The task ▸ Take from the material every line that contains the word "heal".

Data for this task ▸
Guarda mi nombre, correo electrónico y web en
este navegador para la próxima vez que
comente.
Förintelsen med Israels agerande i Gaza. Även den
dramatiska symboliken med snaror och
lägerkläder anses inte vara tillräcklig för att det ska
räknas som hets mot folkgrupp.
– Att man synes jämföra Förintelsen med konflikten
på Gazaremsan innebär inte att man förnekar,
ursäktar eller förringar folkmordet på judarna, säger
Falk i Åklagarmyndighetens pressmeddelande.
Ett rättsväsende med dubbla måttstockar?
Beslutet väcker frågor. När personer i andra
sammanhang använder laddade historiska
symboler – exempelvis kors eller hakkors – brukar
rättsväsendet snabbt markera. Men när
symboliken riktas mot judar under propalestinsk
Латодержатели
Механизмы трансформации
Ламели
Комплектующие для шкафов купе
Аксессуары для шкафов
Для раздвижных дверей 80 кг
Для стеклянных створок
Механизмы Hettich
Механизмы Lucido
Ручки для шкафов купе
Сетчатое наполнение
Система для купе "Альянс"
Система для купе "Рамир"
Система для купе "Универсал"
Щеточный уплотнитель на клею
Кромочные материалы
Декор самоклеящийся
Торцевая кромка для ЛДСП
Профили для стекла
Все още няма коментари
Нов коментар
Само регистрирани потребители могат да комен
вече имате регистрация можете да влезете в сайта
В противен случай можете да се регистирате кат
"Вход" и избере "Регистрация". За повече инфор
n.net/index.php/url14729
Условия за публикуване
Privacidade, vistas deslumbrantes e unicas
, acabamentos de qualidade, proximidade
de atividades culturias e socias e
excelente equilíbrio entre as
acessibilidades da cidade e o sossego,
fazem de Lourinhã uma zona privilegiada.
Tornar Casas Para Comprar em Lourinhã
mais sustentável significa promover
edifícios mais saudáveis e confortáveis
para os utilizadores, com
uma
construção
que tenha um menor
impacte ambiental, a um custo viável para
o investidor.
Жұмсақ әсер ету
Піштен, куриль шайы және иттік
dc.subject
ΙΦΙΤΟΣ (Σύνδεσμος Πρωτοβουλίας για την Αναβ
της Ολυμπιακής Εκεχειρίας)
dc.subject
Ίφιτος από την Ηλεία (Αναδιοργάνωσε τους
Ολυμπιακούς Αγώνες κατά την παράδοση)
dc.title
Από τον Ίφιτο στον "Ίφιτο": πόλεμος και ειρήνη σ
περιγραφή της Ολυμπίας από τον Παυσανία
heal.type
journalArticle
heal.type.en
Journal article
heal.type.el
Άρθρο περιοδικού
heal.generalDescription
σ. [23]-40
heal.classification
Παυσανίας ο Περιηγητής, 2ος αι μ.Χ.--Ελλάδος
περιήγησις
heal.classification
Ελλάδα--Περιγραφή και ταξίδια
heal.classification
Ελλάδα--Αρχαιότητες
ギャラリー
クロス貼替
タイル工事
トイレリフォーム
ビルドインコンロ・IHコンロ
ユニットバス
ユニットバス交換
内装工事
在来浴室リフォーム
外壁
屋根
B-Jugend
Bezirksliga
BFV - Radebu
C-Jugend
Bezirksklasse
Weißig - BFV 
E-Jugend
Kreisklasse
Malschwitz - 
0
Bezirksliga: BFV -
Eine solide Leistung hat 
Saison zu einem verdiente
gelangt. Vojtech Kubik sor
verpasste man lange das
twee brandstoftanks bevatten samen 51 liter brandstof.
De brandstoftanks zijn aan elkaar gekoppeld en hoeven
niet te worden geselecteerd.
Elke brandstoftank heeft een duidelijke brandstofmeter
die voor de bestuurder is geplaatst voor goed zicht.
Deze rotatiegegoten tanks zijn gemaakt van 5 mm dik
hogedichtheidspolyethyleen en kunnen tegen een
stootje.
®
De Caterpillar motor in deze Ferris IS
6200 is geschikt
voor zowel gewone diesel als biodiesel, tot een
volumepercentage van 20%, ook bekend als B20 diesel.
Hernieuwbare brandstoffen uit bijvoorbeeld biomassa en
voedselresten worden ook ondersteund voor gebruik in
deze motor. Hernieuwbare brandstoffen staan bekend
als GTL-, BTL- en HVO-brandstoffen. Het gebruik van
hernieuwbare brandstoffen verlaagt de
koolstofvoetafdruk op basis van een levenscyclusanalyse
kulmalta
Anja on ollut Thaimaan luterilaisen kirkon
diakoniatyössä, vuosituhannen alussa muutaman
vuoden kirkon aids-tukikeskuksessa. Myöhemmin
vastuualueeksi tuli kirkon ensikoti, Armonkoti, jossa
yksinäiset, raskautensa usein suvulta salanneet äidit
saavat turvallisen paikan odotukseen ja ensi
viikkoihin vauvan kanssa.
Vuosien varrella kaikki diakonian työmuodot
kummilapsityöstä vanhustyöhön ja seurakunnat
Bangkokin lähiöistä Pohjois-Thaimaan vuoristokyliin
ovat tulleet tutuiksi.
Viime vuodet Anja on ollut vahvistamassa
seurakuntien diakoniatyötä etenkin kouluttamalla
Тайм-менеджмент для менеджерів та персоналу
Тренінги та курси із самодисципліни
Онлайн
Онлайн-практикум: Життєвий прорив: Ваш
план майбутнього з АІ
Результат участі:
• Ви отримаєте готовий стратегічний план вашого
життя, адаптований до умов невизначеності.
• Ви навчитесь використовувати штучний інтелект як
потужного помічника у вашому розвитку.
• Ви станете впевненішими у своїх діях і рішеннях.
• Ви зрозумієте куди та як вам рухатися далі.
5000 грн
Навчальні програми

Task answer ▸
heal.type
heal.type.en
heal.type.el
heal.generalDescription
heal.classification
heal.classification
heal.classification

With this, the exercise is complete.